**Information provided:**
"""

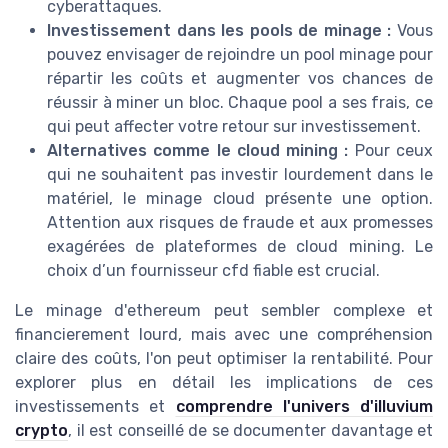
cyberattaques.
Investissement dans les pools de minage :
Vous
pouvez envisager de rejoindre un pool minage pour
répartir les coûts et augmenter vos chances de
réussir à miner un bloc. Chaque pool a ses frais, ce
qui peut affecter votre retour sur investissement.
Alternatives comme le cloud mining :
Pour ceux
qui ne souhaitent pas investir lourdement dans le
matériel, le minage cloud présente une option.
Attention aux risques de fraude et aux promesses
exagérées de plateformes de cloud mining. Le
choix d’un fournisseur cfd fiable est crucial.
Le minage d'ethereum peut sembler complexe et
financierement lourd, mais avec une compréhension
claire des coûts, l'on peut optimiser la rentabilité. Pour
explorer plus en détail les implications de ces
investissements et
comprendre l'univers d'illuvium
crypto
, il est conseillé de se documenter davantage et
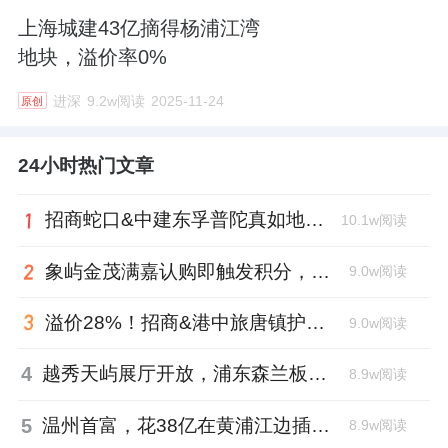
上海城建43亿摘得杨浦江湾
地块，溢价率0%
进深
9.2w阅读
2025-11-24
原创
24小时热门文章
招商蛇口&中建东孚普陀真如地块案名公布：苏河晏
10.1w阅读
象屿金茂满嘉认购即触发积分，嘉定新城迎来现象级改善新盘
9.0w阅读
溢价28%！招商&港中旅唐镇护盘成功
9.0w阅读
4
越秀天屿展厅开放，浦东森兰板块迎来全域抬板纯新盘
8.9w阅读
5
温州首富，花38亿在黄浦江边插了面旗
8.9w阅读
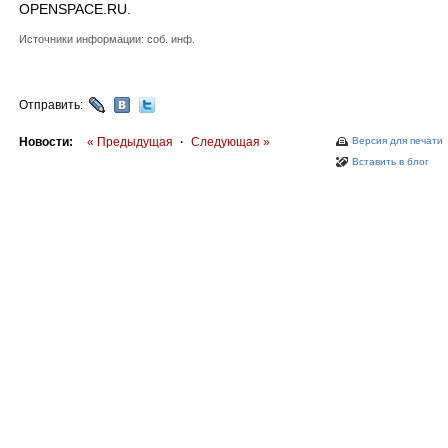
OPENSPACE.RU.
Источники информации: соб. инф.
Отправить:
Новости:
« Предыдущая
·
Следующая »
Версия для печати
Вставить в блог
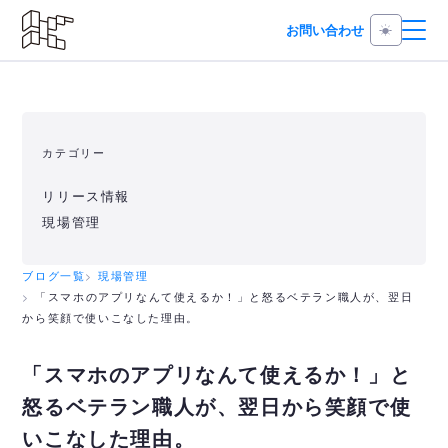
お問い合わせ
カテゴリー
リリース情報
現場管理
ブログ一覧
現場管理
「スマホのアプリなんて使えるか！」と怒るベテラン職人が、翌日
から笑顔で使いこなした理由。
「スマホのアプリなんて使えるか！」と
怒るベテラン職人が、翌日から笑顔で使
いこなした理由。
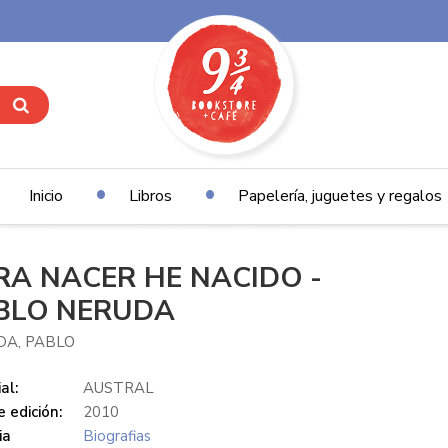
Inicio
Libros
Papelería, juguetes y regalos
RA NACER HE NACIDO -
BLO NERUDA
DA, PABLO
al:
AUSTRAL
 edición:
2010
ia
Biografias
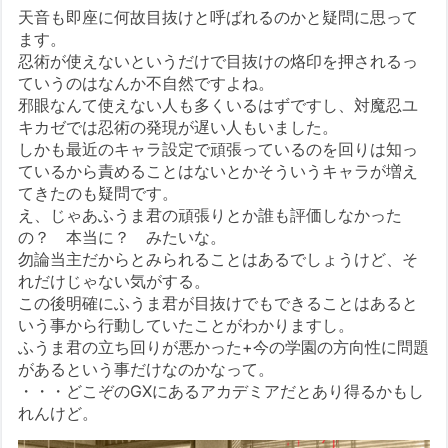
天音も即座に何故目抜けと呼ばれるのかと疑問に思って
ます。
忍術が使えないというだけで目抜けの烙印を押されるっ
ていうのはなんか不自然ですよね。
邪眼なんて使えない人も多くいるはずですし、対魔忍ユ
キカゼでは忍術の発現が遅い人もいました。
しかも最近のキャラ設定で頑張っているのを回りは知っ
ているから責めることはないとかそういうキャラが増え
てきたのも疑問です。
え、じゃあふうま君の頑張りとか誰も評価しなかった
の？ 本当に？ みたいな。
勿論当主だからとみられることはあるでしょうけど、そ
れだけじゃない気がする。
この後明確にふうま君が目抜けでもできることはあると
いう事から行動していたことがわかりますし。
ふうま君の立ち回りが悪かった+今の学園の方向性に問題
があるという事だけなのかなって。
・・・どこぞのGXにあるアカデミアだとあり得るかもし
れんけど。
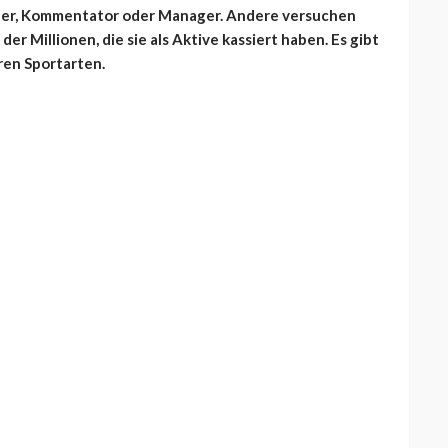
iner, Kommentator oder Manager. Andere versuchen
der Millionen, die sie als Aktive kassiert haben. Es gibt
ren Sportarten.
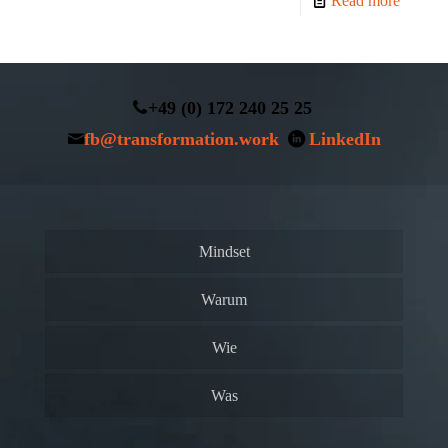
Read more
+49 (0) 172 240 25 25
fb@transformation.work
LinkedIn
Mindset
Warum
Wie
Was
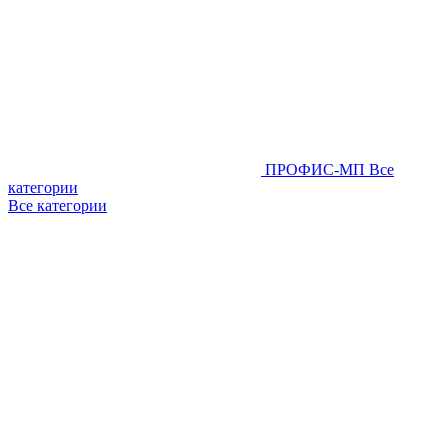
ПРОФИС-МП
Все
категории
Все категории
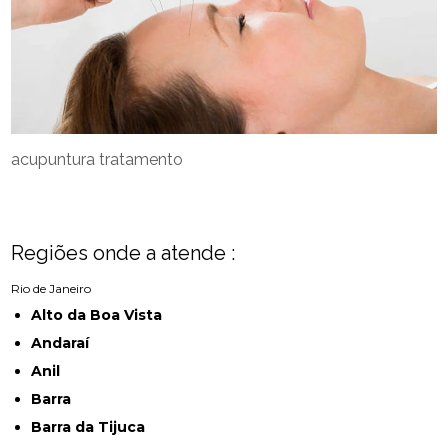
acupuntura tratamento
Regiões onde a atende :
Rio de Janeiro
Alto da Boa Vista
Andaraí
Anil
Barra
Barra da Tijuca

"""

**Task instructions:** Collect the lines of the records that include the string "dans".

**Answer to the problem:**
Investissement dans les pools de minage :
qui ne souhaitent pas investir lourdement dans le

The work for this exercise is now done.